------ Recorded data ------
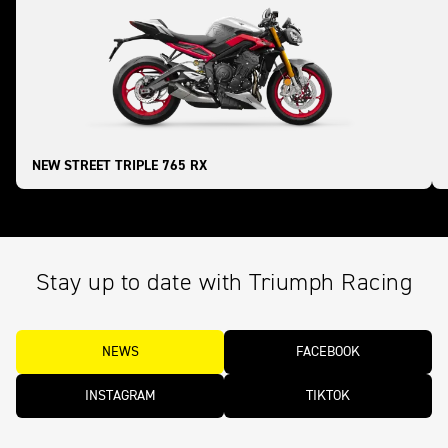
NEW STREET TRIPLE 765 RX
Stay up to date with Triumph Racing
NEWS
FACEBOOK
INSTAGRAM
TIKTOK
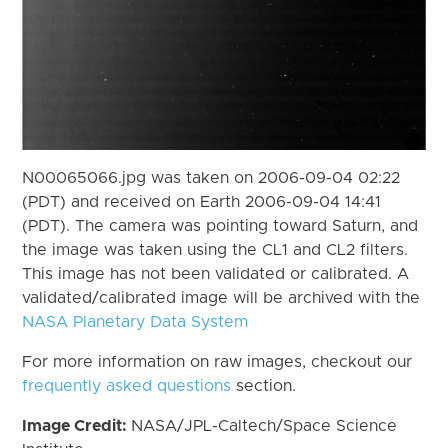
N00065066.jpg was taken on 2006-09-04 02:22
(PDT) and received on Earth 2006-09-04 14:41
(PDT). The camera was pointing toward Saturn, and
the image was taken using the CL1 and CL2 filters.
This image has not been validated or calibrated. A
validated/calibrated image will be archived with the
NASA Planetary Data System
For more information on raw images, checkout our
frequently asked questions
section.
Image Credit:
NASA/JPL-Caltech/Space Science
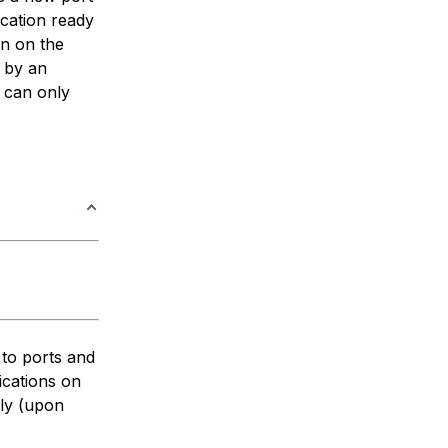
ication ready
on on the
s by an
h can only
 to ports and
ications on
lly (upon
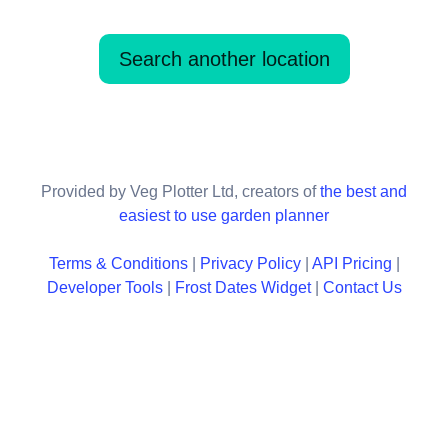
Search another location
Provided by Veg Plotter Ltd, creators of
the best and
easiest to use garden planner
Terms & Conditions
|
Privacy Policy
|
API Pricing
|
Developer Tools
|
Frost Dates Widget
|
Contact Us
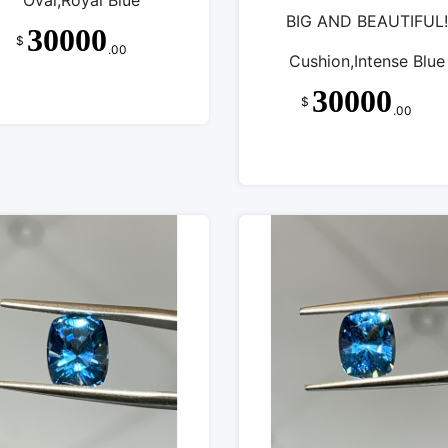
Oval,Royal Blue
BIG AND BEAUTIFUL!
30000
$
.00
Cushion,Intense Blue
30000
$
.00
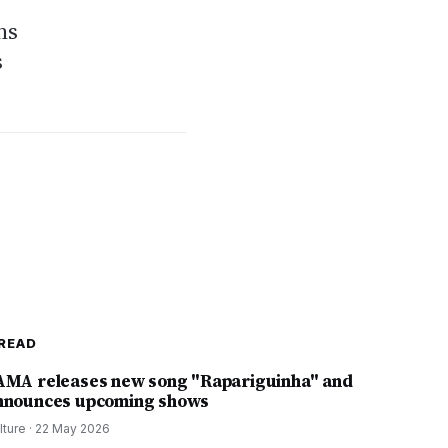
ns
s
READ
AMA releases new song "Rapariguinha" and
nnounces upcoming shows
lture
·
22 May 2026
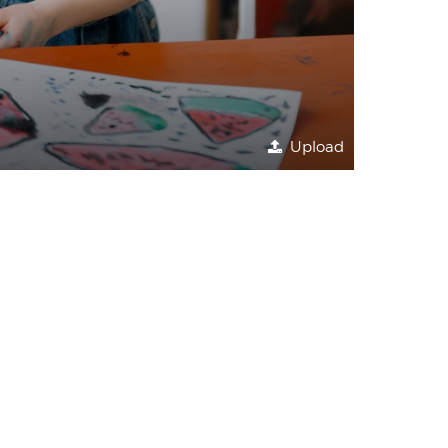
Upload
------
What this task involves: What is needed is an exact copy of every record above, minus the images.

Response to this task:
NEW STREET TRIPLE 765 RX
Stay up to date with Triumph Racing
NEWS
FACEBOOK
INSTAGRAM
TIKTOK
N00065066.jpg was taken on 2006-09-04 02:22
(PDT) and received on Earth 2006-09-04 14:41
(PDT). The camera was pointing toward Saturn, and
the image was taken using the CL1 and CL2 filters.
This image has not been validated or calibrated. A
validated/calibrated image will be archived with the
NASA Planetary Data System
For more information on raw images, checkout our
frequently asked questions
section.
Image Credit:
NASA/JPL-Caltech/Space Science
ication ready
on on the
s by an
h can only
 to ports and
ications on
lly (upon
Search another location
Provided by Veg Plotter Ltd, creators of
the best and
easiest to use garden planner
Terms & Conditions
|
Privacy Policy
|
API Pricing
|
Developer Tools
|
Frost Dates Widget
|
Contact Us
Oval,Royal Blue
BIG AND BEAUTIFUL!
30000
$
.00
Cushion,Intense Blue
30000
$
.00
ns
s
READ
AMA releases new song "Rapariguinha" and
nnounces upcoming shows
lture
·
22 May 2026
Upload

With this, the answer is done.